On the other hand, yes, I confess—I also love libraries.
I tend to feel this love best when I’m not in one (as I was this morning) but reflecting on them from the safety of my couch (where I am now). After all, what’s the alternative to libraries? Not collecting and cataloguing all that humanity has written over the millennia? Not giving communities a central place to exchange stories, experience their heritage, explore each other’s minds?
Libraries may terrify me the way the ocean does with its unknowable depths and unswimmable widths, but the idea of no libraries seems as deadly as the desert. Pick your poison: to lose yourself on an endless voyage in the waves of others’ writing, or to die dried up by drought. Queasy as it makes me, I’ll take the ocean.
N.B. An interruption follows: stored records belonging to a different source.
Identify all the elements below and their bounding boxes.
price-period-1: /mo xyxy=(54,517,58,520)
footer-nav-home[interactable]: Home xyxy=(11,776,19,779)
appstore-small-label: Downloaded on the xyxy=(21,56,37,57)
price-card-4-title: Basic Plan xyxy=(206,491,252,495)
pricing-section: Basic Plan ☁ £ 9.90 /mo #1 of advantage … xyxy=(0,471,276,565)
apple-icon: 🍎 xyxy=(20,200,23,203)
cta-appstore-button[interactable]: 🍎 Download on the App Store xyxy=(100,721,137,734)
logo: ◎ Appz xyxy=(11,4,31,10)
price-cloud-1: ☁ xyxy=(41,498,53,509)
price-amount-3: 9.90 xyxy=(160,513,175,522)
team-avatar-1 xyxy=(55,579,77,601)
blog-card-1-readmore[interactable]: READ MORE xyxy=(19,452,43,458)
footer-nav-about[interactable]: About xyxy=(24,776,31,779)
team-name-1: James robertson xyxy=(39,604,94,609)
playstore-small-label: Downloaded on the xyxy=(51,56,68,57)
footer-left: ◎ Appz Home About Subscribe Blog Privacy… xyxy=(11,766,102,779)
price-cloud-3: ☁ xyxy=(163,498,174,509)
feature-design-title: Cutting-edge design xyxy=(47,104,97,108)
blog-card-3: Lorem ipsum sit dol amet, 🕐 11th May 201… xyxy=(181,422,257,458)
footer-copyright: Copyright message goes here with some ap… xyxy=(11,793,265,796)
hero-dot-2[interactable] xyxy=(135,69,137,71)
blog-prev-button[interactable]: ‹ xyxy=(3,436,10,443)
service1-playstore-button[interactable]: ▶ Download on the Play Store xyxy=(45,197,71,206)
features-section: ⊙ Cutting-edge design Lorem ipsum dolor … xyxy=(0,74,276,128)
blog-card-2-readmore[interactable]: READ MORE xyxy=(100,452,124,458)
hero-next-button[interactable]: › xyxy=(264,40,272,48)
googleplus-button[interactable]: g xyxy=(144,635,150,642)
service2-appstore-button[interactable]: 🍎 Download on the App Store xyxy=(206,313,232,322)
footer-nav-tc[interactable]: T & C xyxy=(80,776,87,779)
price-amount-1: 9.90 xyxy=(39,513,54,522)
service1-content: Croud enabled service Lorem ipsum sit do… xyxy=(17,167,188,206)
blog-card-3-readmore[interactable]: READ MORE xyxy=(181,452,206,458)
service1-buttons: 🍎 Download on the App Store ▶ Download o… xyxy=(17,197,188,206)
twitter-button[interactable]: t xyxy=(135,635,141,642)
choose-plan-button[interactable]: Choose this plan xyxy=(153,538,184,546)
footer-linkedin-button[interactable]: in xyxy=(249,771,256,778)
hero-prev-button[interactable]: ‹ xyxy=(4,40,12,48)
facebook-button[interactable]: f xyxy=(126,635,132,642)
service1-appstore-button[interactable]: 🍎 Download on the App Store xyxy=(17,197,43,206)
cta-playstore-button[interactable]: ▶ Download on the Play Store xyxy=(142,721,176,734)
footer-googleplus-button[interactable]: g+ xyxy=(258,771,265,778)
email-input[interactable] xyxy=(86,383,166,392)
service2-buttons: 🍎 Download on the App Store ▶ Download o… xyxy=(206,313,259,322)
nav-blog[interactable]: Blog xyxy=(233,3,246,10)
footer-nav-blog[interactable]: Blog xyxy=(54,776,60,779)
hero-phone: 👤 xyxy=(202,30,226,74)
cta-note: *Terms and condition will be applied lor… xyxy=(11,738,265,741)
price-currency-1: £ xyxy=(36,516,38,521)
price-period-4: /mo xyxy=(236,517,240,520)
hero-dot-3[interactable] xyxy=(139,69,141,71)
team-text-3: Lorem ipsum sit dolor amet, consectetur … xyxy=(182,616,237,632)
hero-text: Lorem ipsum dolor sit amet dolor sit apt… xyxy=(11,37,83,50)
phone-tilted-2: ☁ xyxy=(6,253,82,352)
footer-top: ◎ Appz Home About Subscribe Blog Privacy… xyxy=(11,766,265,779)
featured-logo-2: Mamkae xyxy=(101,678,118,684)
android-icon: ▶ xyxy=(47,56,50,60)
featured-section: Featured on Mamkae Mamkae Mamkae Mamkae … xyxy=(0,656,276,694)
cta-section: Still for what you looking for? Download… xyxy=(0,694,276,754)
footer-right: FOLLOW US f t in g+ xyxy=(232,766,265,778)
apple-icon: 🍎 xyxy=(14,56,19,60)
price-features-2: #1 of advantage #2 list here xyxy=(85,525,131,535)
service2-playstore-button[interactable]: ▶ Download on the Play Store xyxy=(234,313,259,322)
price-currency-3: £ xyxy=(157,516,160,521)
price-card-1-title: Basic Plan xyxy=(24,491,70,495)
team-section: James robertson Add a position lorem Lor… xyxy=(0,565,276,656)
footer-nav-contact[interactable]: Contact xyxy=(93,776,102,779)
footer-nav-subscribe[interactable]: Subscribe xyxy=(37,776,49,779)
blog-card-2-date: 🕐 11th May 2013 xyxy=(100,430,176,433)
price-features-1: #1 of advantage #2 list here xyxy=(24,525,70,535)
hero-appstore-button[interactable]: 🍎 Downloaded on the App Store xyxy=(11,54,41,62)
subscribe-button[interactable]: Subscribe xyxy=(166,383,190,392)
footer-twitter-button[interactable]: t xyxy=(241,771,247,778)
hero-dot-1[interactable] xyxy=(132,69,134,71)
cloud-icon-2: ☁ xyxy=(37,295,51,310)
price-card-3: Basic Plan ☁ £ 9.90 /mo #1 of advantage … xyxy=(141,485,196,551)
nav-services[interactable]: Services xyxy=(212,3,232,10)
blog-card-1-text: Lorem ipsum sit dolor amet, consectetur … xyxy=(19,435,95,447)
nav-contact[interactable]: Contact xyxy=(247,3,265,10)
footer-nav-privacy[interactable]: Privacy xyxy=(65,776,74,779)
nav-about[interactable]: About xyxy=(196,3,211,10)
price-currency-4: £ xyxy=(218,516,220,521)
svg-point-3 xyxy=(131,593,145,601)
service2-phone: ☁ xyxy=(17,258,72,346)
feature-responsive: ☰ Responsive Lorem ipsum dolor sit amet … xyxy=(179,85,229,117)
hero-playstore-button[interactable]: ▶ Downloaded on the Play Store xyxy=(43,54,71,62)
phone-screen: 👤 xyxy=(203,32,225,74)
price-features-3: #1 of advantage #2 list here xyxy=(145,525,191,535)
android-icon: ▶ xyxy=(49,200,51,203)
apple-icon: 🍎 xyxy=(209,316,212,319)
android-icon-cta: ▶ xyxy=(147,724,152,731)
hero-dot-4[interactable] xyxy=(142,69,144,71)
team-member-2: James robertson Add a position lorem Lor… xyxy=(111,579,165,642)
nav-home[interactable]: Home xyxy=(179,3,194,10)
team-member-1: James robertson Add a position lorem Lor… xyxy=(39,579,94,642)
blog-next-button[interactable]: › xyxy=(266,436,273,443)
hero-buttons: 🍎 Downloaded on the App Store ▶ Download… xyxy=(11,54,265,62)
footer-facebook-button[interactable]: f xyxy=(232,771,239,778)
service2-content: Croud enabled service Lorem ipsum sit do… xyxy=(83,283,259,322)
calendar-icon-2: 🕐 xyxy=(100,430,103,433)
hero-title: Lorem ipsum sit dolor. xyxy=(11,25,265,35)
And if an ocean there will be—waves of human writing on all sides—I may as well give myself permission to contribute to it. Hilton Als speaks to this in his essay “Ghosts in Sunlight”: “Jean Rhys says that she considered her writing to be the tiniest stream, one that trickles into the vast ocean that is world literature. But without those streams there would be no ocean.”
Better to live (and die) in a world with more streams than any one mortal could see, to ensure that collectively our species’ oceans never run dry. I try to remind myself of this when that library seasickness hits: you are just another explorer, buoyed up by others’ work; you don’t need to chart every corner of the ocean, only enjoy the journey you’re on. Keep reading.
And you may as well let your own literary stream flow into that ocean as well. It might not seem like the world needs you to swell its volumes, but your story is part of humanity’s story and deserves its sliver of shelf as well. Who knows which fellow human will ride your wave one day? Keep writing.
The very existence of libraries affords the best evidence that we may yet have hope for the future of man.